• YOUR GOAL: Omit images. Retype all entries verbatim.

• DATA EXTRACT:
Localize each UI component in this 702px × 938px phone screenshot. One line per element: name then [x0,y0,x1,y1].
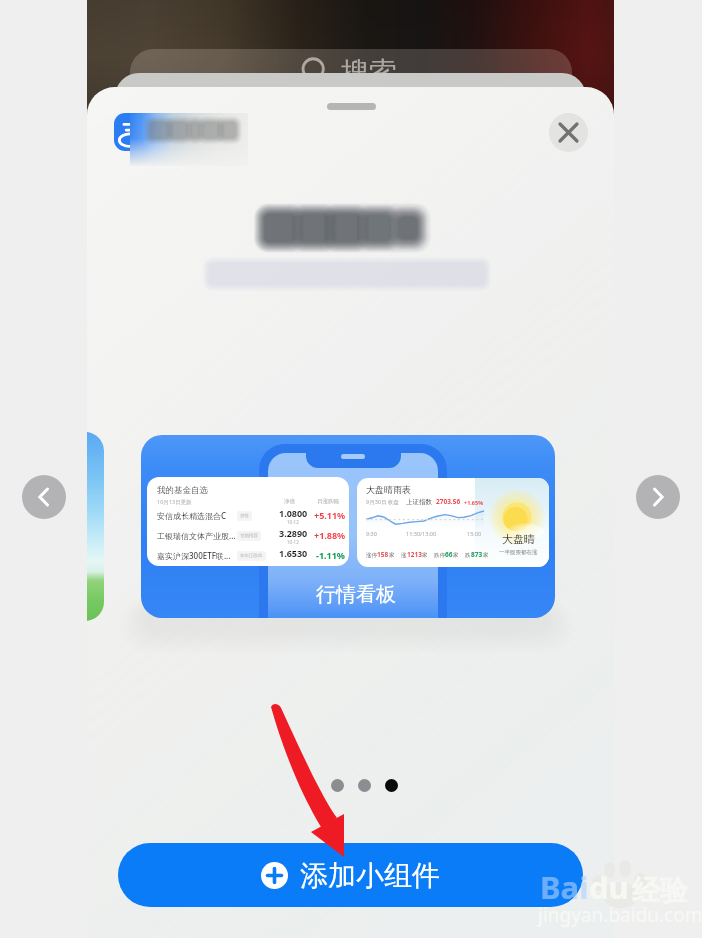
staticText: 1.6530 [279,547,308,559]
staticText: 3.2890 [279,527,308,539]
staticText: 净值 [284,498,295,505]
staticText: 跌 [465,552,471,559]
staticText: 嘉实沪深300ETF联... [157,550,231,561]
staticText: 873 [471,550,483,559]
staticText: 年年正收益 [240,553,263,559]
staticText: 持有 [240,513,249,519]
staticText: 1.0800 [279,507,308,519]
staticText: 1213 [407,550,422,559]
staticText: 158 [377,550,389,559]
staticText: 首购推荐 [240,533,258,539]
staticText: 涨停 [366,552,377,559]
button[interactable]: Next [636,475,680,519]
staticText: 9:30 [366,530,377,537]
staticText: -1.11% [316,549,345,561]
staticText: 搜索 [341,55,397,90]
staticText: 11:30/13:00 [406,530,437,537]
staticText: 工银瑞信文体产业股... [157,530,236,541]
staticText: 我的基金自选 [157,485,208,496]
staticText: 大盘晴雨表 [366,484,411,495]
button[interactable]: 添加小组件 [118,843,583,907]
staticText: +1.65% [464,499,484,506]
staticText: 上证指数 [406,498,432,506]
staticText: du [589,866,629,908]
staticText: jingyan.baidu.com [538,902,702,928]
staticText: 涨 [401,552,407,559]
staticText: 行情看板 [316,582,396,607]
staticText: 跌停 [434,552,445,559]
staticText: 家 [389,552,395,559]
staticText: 添加小组件 [300,858,440,893]
staticText: 经验 [632,873,688,908]
staticText: 大盘晴 [502,532,535,546]
staticText: 15:00 [467,530,482,537]
staticText: 2703.56 [436,497,461,506]
staticText: 10-12 [287,519,299,525]
staticText: +5.11% [314,509,346,521]
staticText: +1.88% [314,529,346,541]
staticText: 家 [453,552,459,559]
staticText: 10-12 [287,539,299,545]
button[interactable]: 行情看板 [141,435,555,618]
button[interactable]: Previous [22,475,66,519]
button[interactable]: Close [549,113,588,152]
staticText: 家 [422,552,428,559]
staticText: 家 [483,552,489,559]
staticText: 安信成长精选混合C [157,510,227,521]
staticText: 10月13日更新 [157,498,192,506]
staticText: 9月30日 收盘 [366,498,399,506]
staticText: Bai [540,866,589,908]
staticText: 日涨跌幅 [317,498,339,505]
staticText: 66 [445,550,453,559]
staticText: 一半股票都在涨 [499,549,538,556]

• RESPONSE:
Localize each UI component in this 702px × 938px phone screenshot. One line per element: name then [x0,y0,x1,y1].
staticText: 1.6530 [279,547,308,559]
staticText: 3.2890 [279,527,308,539]
staticText: 净值 [284,498,295,505]
staticText: 跌 [465,552,471,559]
staticText: 嘉实沪深300ETF联... [157,550,231,561]
staticText: 873 [471,550,483,559]
staticText: 年年正收益 [240,553,263,559]
staticText: 持有 [240,513,249,519]
staticText: 1.0800 [279,507,308,519]
staticText: 1213 [407,550,422,559]
staticText: 158 [377,550,389,559]
staticText: 首购推荐 [240,533,258,539]
staticText: 涨停 [366,552,377,559]
button[interactable]: Next [636,475,680,519]
staticText: 9:30 [366,530,377,537]
staticText: -1.11% [316,549,345,561]
staticText: 搜索 [341,55,397,90]
staticText: 11:30/13:00 [406,530,437,537]
staticText: 工银瑞信文体产业股... [157,530,236,541]
staticText: 我的基金自选 [157,485,208,496]
staticText: 大盘晴雨表 [366,484,411,495]
button[interactable]: 添加小组件 [118,843,583,907]
staticText: +1.65% [464,499,484,506]
staticText: 上证指数 [406,498,432,506]
staticText: du [589,866,629,908]
staticText: jingyan.baidu.com [538,902,702,928]
staticText: 涨 [401,552,407,559]
staticText: 行情看板 [316,582,396,607]
staticText: 跌停 [434,552,445,559]
staticText: 家 [389,552,395,559]
staticText: 添加小组件 [300,858,440,893]
staticText: 经验 [632,873,688,908]
staticText: 大盘晴 [502,532,535,546]
staticText: 15:00 [467,530,482,537]
staticText: 2703.56 [436,497,461,506]
staticText: 10-12 [287,519,299,525]
staticText: +5.11% [314,509,346,521]
staticText: +1.88% [314,529,346,541]
staticText: 家 [453,552,459,559]
staticText: 10-12 [287,539,299,545]
button[interactable]: 行情看板 [141,435,555,618]
button[interactable]: Previous [22,475,66,519]
button[interactable]: Close [549,113,588,152]
staticText: 家 [422,552,428,559]
staticText: 家 [483,552,489,559]
staticText: 安信成长精选混合C [157,510,227,521]
staticText: 10月13日更新 [157,498,192,506]
staticText: 9月30日 收盘 [366,498,399,506]
staticText: Bai [540,866,589,908]
staticText: 日涨跌幅 [317,498,339,505]
staticText: 66 [445,550,453,559]
staticText: 一半股票都在涨 [499,549,538,556]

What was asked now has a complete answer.